## REQUIRED WORK
Each line in the listing below that contains "Unknown" should be returned.

## RECORDS PROVIDED
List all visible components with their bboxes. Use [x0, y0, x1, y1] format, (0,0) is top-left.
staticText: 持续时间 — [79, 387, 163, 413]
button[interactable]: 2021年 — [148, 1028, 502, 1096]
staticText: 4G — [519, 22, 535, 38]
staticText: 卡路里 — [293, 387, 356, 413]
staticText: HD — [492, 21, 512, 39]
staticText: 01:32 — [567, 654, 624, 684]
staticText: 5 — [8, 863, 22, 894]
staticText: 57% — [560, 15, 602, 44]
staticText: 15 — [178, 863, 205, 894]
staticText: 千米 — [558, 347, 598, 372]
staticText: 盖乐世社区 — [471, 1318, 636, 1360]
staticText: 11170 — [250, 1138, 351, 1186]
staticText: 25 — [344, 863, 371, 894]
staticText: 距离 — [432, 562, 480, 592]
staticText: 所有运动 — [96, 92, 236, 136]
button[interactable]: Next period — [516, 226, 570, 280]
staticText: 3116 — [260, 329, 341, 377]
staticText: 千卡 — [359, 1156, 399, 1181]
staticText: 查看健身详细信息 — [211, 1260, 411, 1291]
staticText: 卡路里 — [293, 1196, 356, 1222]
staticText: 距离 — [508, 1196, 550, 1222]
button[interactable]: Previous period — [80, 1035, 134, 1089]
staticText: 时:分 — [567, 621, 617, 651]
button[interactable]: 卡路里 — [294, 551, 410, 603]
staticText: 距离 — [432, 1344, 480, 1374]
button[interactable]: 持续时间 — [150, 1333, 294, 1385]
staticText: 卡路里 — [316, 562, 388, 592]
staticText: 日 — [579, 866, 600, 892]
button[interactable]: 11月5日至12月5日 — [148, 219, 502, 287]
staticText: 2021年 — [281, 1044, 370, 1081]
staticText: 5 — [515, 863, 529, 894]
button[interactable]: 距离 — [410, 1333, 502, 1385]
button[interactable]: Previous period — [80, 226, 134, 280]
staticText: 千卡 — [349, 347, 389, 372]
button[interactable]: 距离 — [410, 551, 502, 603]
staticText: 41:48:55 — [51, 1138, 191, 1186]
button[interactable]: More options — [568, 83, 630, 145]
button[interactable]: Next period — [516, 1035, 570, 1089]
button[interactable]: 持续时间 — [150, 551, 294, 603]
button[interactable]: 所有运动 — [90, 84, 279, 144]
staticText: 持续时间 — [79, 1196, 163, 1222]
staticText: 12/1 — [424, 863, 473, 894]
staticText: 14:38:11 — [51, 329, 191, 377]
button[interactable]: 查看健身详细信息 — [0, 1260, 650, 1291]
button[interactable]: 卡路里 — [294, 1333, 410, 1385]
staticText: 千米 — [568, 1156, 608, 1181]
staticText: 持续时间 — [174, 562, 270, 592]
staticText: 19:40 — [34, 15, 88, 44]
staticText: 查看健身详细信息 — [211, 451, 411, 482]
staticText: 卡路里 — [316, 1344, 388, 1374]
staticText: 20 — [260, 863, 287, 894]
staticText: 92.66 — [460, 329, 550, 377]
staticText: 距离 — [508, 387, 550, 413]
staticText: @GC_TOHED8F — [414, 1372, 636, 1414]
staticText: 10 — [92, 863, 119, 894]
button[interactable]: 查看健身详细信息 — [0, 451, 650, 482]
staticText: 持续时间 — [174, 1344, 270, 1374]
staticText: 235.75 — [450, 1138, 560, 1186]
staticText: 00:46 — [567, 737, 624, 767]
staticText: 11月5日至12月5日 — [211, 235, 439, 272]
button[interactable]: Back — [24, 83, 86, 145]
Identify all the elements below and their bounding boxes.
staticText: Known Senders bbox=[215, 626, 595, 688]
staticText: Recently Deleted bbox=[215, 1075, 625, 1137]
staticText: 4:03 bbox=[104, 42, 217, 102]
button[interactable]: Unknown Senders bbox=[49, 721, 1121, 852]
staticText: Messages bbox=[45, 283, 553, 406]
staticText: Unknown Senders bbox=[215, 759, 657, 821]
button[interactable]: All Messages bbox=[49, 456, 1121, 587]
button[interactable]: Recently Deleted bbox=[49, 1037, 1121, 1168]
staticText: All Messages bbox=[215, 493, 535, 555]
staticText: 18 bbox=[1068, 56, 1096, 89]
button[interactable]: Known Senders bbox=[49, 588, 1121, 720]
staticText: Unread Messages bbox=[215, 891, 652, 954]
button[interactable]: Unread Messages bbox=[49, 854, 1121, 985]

## TASK RESULT
button[interactable]: Unknown Senders bbox=[49, 721, 1121, 852]
staticText: Unknown Senders bbox=[215, 759, 657, 821]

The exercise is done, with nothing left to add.